Currently, no. I had some similar discussions about this with some folks last
week related more about throttling per endpoint instead of per IP. However,
many of the thoughts are the same. Kind of came up with this list of thoughts
to think about:
1) What should happen if more than the needed requests come in? Should they be
queued and processed later? Should a fault be thrown? Should some number be
queued and then a fault thrown beyond that? Lots of possible config options
here.
May be we can ship a couple of basic interceptors which would return 503
if the rate exceeds.
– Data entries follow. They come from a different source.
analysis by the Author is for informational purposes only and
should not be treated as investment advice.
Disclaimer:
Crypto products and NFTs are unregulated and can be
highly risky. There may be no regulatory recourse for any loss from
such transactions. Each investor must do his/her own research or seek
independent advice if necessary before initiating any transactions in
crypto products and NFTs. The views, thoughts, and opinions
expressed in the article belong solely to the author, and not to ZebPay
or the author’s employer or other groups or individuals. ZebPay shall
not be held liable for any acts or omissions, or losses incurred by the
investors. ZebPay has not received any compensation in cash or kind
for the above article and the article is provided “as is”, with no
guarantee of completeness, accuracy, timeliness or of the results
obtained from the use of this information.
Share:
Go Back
One pair of interceptors would go to the core and
would simply check how many concurrent requests are under way, another
pair will go to the http module and it will rate the individual client
IP addresses, the ideas you suggested below can further be explored to
support more advanced options
Thanks, Sergey
2) If you want to do this at an endpoint level via an executor, the CXF schemas
do have an “executor” element for the jaxws:endpoint element that can be used
to set a specific executor. There are a couple of “Executor” things that can
provide limits that may be able to plug right in here. That said, I’d
discourage this. When using an executor, when a request comes in on a Jetty
(or other transport thread), we have to place the request on the executor and
then block the transport thread until the request finishes. Thus, it ties up
two threads and jetty cannot process more while it’s waiting. That said,
there is definitely a possible enhancement here. If using a transport that
supports the CXF continuations, we COULD start a continuation prior to flipping
to the executor. Something to think about a bit more.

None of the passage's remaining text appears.